Homework 3: Practice with SLR
Q1
True/False, we can always derive the estimates for the regression line slope and intercept with only summary statistics and not the granular data points.
For Q2-Q6, X
and Y
are vectors of data as in the usual regression setup.
Q2
If I multiply every Y
value by a constant a
, what happens to my estimates for the regression line? Show your derivations.
Q3
If I add a constant b
to every Y
value, what happens to my estimates for the regression line? Show your derivations.
Q4
If I multiply every X
value by a constant a
, what happens to my estimates for the regression line? Show your derivations.
Q5
If I add a constant b
to every X
value, what happens to my estimates for the regression line? Show your derivations.
Q6
Show that the sum of the residuals from SLR is always 0.
Hooke’s Experiment
The famous Hooke’s law describes the relationship between a spring’s length and the weight it’s carrying.
Weight (kg) | Length (cm) |
---|---|
0 | 439.0 |
2 | 439.12 |
4 | 439.21 |
6 | 439.31 |
8 | 439.40 |
10 | 439.50 |
Q7
What would be considered the response variable here?
Q8
Please fit a SLR to the spring data under the linear model below and report the fitted coefficients.
\[y_i = a + b * x_i + \epsilon_i\]Q9
What is your best estimate (best in terms of sum of squared error) for the length of the spring when the weight is 9 kg? Please include the units.
Q10
Calculate the standard error for the estimate in Q9?
Q11
Imagine you are working with Hooke, the physicist. He wants you to show, graphically, the relationship between the spring length and the weights along with different uncertainty values. Please create a graph with the following characteristics:
- The data points from the Hooke’s experiment as a scatter plot, weights on the x-axis, length on the y-axis.

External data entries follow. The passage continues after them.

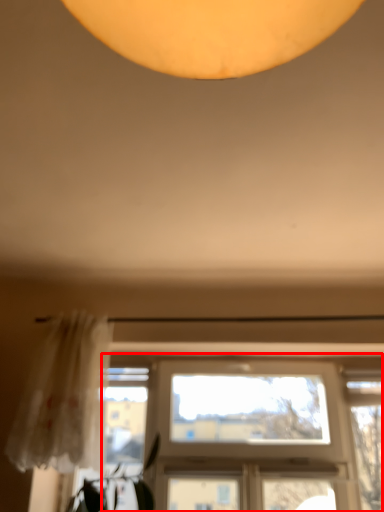 Question: Observing the image, what is the correct spatial positioning of window (annotated by the red box) in reference to curtain?

Choices:
 (A) right
 (B) left

Answer: (A) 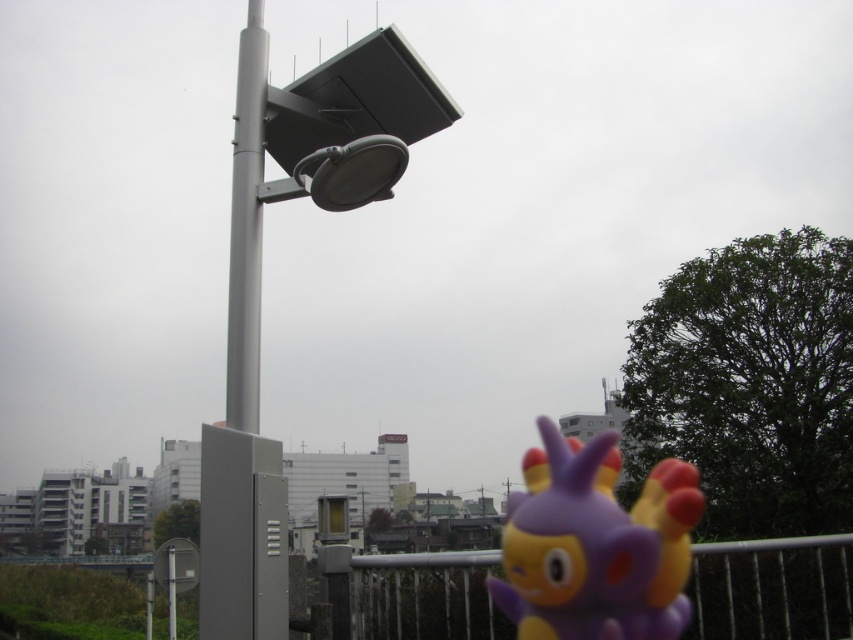 Question: Which object is closer to the camera taking this photo?

Choices:
 (A) gray metallic pole at center
 (B) purple rubber toy at lower right
 (C) white metal fence at lower center

Answer: (A)

Question: In this image, where is purple rubber toy at lower right located relative to gray metallic pole at center?

Choices:
 (A) below
 (B) above

Answer: (A)

Question: Can you confirm if satin silver pole at upper center is positioned above purple rubber toy at lower right?

Choices:
 (A) no
 (B) yes

Answer: (B)

Question: Which is farther from the satin silver pole at upper center?

Choices:
 (A) white metal fence at lower center
 (B) purple rubber toy at lower right

Answer: (B)

Question: Does white metal fence at lower center lie in front of gray metallic pole at center?

Choices:
 (A) no
 (B) yes

Answer: (A)

Question: Which is nearer to the white metal fence at lower center?

Choices:
 (A) purple rubber toy at lower right
 (B) gray metallic pole at center

Answer: (A)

- The axis should be labeled, with units
- The simple linear regression (SLR) line, colored as red
- For the uncertainty, we will express this as 2 blue lines (or curves) around the SLR. Choose a reasonable quantity to express the uncertainty at different weight values
x
, let’s call this choiceZ(x)
. You should make surex
is chosen in a way that covers your graph.- One blue line should be the SLR line + 2 * the
Z(x)
- One blue line should be the SLR line - 2 *
Z(x)
- One blue line should be the SLR line + 2 * the
- A legend that explains the colored lines
Wine Reviews
From Kaggle, there’s a dataset on wine ratings from WineEnthusiast. You can find it on CourseWorks under the file hw3_filtered_wine_reviews.csv
.
We are going to predict the wine ratings, i.e. the points
, based on a feature we will generate from the text.

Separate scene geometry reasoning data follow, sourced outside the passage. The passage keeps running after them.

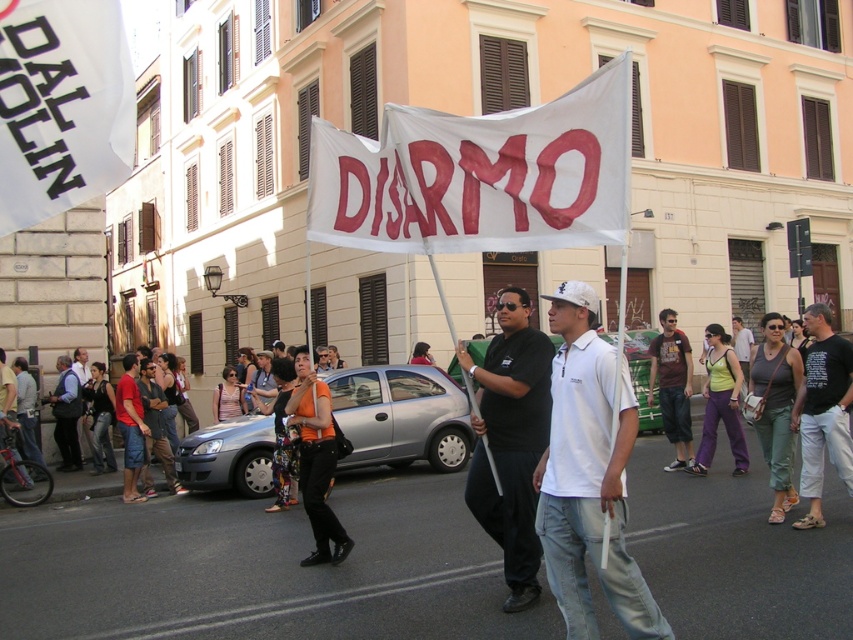 Question: Can you confirm if black cotton t-shirt at center is bigger than dark blue jeans at lower left?

Choices:
 (A) yes
 (B) no

Answer: (A)

Question: Among these points, which one is nearest to the camera?

Choices:
 (A) (80, 372)
 (B) (746, 374)

Answer: (A)

Question: Which is nearer to the brown fabric shirt at center?

Choices:
 (A) dark gray vest at left
 (B) matte black shirt at center
 (C) dark blue jeans at lower left

Answer: (B)

Question: Which object is the closest to the dark blue jeans at lower left?

Choices:
 (A) black matte shirt at center
 (B) white paper flag at upper left

Answer: (A)

Question: From the image, what is the correct spatial relationship of black cotton t-shirt at center in relation to dark gray shirt at center?

Choices:
 (A) left
 (B) right

Answer: (B)

Question: Is white paper flag at upper left to the left of brown fabric shirt at center from the viewer's perspective?

Choices:
 (A) no
 (B) yes

Answer: (B) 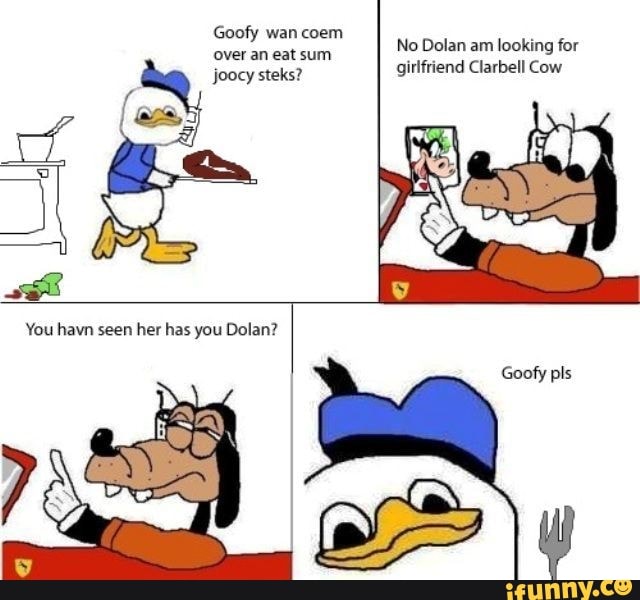 Identify the location of oven. This screenshot has width=640, height=600. (25, 200).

To create our feature, here is a list of some common adjectives for wine: “fruit”, “aromas”, “acidity”, “finish”, “tannins”, “cherry”, “black”, “ripe”, “red”, “rich”, “fresh”, “oak”, “spice”, “dry”, “berry”, “full”, “plum”, “apple”, “soft”, “sweet”.
Q12
Choose 10 adjectives randomly from the list above using a pseudo-random number generator like sample()
in R and report which adjectives you got. (In real life, this could be a good baseline against expert marketers).
Now process each of the description
values:
- Lowercase all characters
- Replace all non-alphabetical characters with a space (hint:
gsub('[^a-zA-Z]+', ' ', "H0l1o")
) - Split the entire string by spaces You should end up with a single vector of character values for each wine where each element is a word (typos may exist).
Let’s create a feature for wine that equals to the total count of the chosen 10 keywords within the description. For example, if my words are ["finish", "fresh"]
, and the description is “This wine has a dry finish with fresh aromas.”, Then the feature for this wine would be 2.
Q13
Now fit the linear regression by fitting points
to this new feature. Report the coefficients you get for your regression line.
Q14
Your team about to launch some marketing description of their new wine. You, unfortunately, was given the task to predict the points
of the new wine will receive from WineEnthusiast. What is your prediction if the count is 3
?
Q15
Now your boss wants to communicate out your prediction to the marketing team, which uncertainty should you report on your prediction for the new wine? Please report this in terms of an interval.
Q16
Please comment on why the uncertainty you chose for Q11 and Q15 are the same or different.